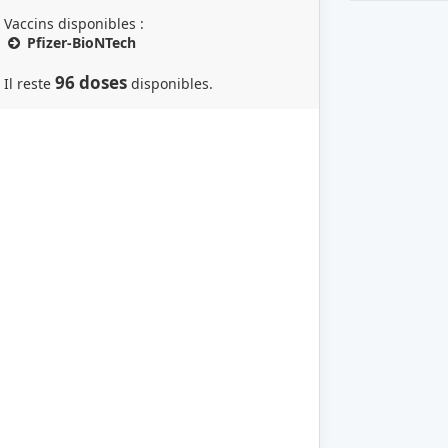
Vaccins disponibles :
Pfizer-BioNTech
96 doses
Il reste
disponibles.
je recherche autre chose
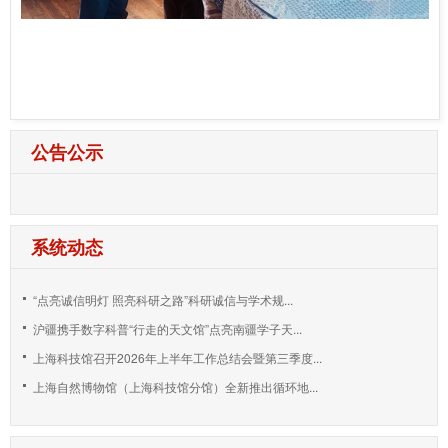
公告公示
系统动态
“点亮诚信明灯 照亮科研之路”科研诚信与学术规...
沪疆携手数字科普“行走的天文馆”点亮南疆学子天...
上海科技馆召开2026年上半年工作总结会暨第三季度...
上海自然博物馆（上海科技馆分馆）全新推出循环地...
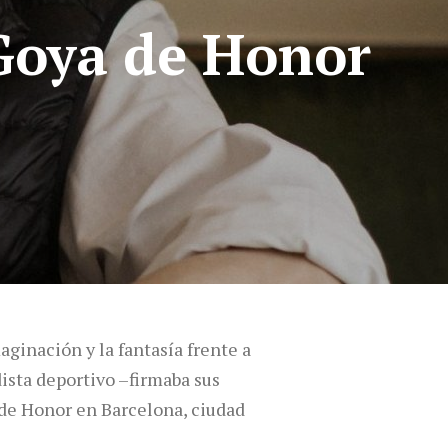
Goya de Honor
aginación y la fantasía frente a
odista deportivo –firmaba sus
 de Honor en Barcelona, ciudad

● Your goal: When a line contains the string "Honor", copy it from the records.

● Written answer:
Goya de Honor
 de Honor en Barcelona, ciudad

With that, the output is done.